Bizarre Mysteries Invoked as Criminal Defenses

nivek

As Above So Below
This seems to work for some wild murder cases, like the ones listed below, I am a bit surprised by the results of the trials...

Sleepwalking Defense

In 1981 there was the case of a Steven Steinberg, of Scottsdale, Arizona, who brutally and thoroughly stabbed his wife 26 times, killing her. Steinberg would later argue that he had been sleepwalking at the time, and that he did not remember anything that had happened.

His defense attorney would go with this argument, and state that Steinberg’s alleged insufferable nag of a wife had driven him to mentally splinter into “intermittent dissociative states,” making him unable to recall what he had done, not responsible for the death, and therefore innocent. Amazingly, this defense worked, and Steinberg was ultimately acquitted of the crime.
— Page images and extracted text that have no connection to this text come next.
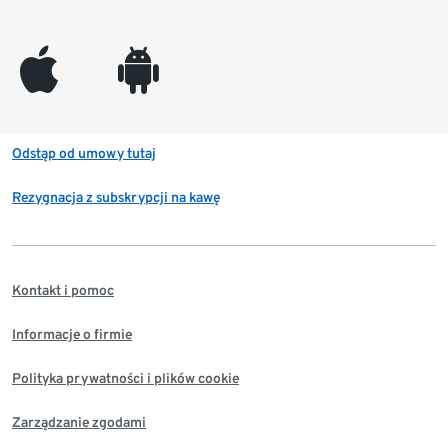
appleinc
android
Odstąp od umowy tutaj
Rezygnacja z subskrypcji na kawę
Kontakt i pomoc
Informacje o firmie
Polityka prywatności i plików cookie
Zarządzanie zgodami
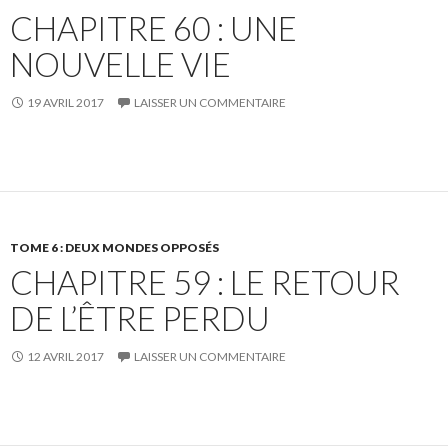
CHAPITRE 60 : UNE
NOUVELLE VIE
19 AVRIL 2017
LAISSER UN COMMENTAIRE
TOME 6 : DEUX MONDES OPPOSÉS
CHAPITRE 59 : LE RETOUR
DE L’ÊTRE PERDU
12 AVRIL 2017
LAISSER UN COMMENTAIRE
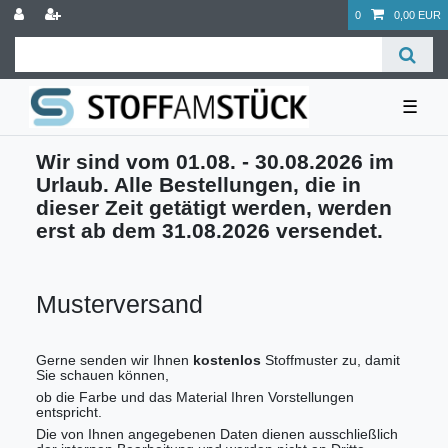
0
0,00 EUR
☰
Wir sind vom 01.08. - 30.08.2026 im
Urlaub. Alle Bestellungen, die in
dieser Zeit getätigt werden, werden
erst ab dem 31.08.2026 versendet.
Musterversand
Gerne senden wir Ihnen
kostenlos
Stoffmuster zu, damit
Sie schauen können,
ob die Farbe und das Material Ihren Vorstellungen
entspricht.
Die von Ihnen angegebenen Daten dienen ausschließlich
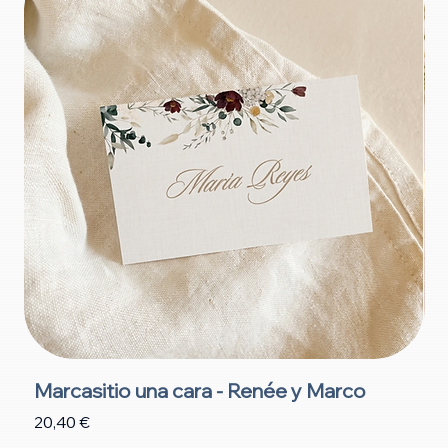
Marcasitio una cara - Renée y Marco
M
Precio
P
20,40 €
2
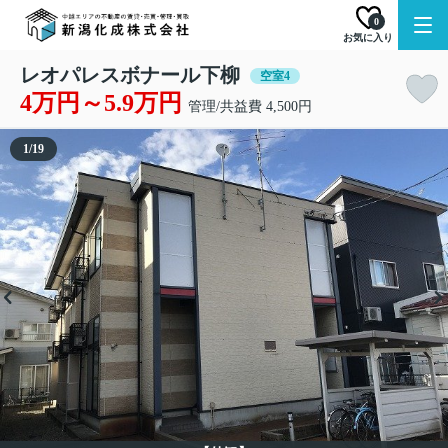
0
お気に入り
レオパレスボナール下柳
空室4
4万円～5.9万円
管理/共益費 4,500円
1
/
19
In May of 1987, a Kenneth James Parks got into his car in the dead of night, drove a full 15 miles to the home of his in-laws, and proceeded to ruthlessly beat and stab his mother-in-law to death, so viciously attacking her with so much vigor that he reportedly tore a tendon in the process. He also tried to choke his father-in-law to death, who went unconscious but was not actually dead, unbeknownst to Parks. Parks then calmly drove to the nearest police station and admitted that he had just killed two people, although the father-in-law would end up surviving his injuries.

Parks then claimed that he had been sleepwalking, and could remember none of what he had done. As far as he was concerned, everything before walking into that police station was a total blank. At his trial, his defense attorney would use this as his excuse, claiming that his client had indeed been sleepwalking and thus could not bear the responsibility of what he had done.

A perhaps understandably skeptical court demanded that a Electroencephalography (EEG) scan be carried out, and it indeed showed that Parks suffered from a type of sleeping disorder called “parasomnia,” which involves abnormal movements, behaviors, emotions, perceptions, and dreams, leading to bizarre bouts of sleepwalking, night terrors, and other random acts or odd behavior while asleep.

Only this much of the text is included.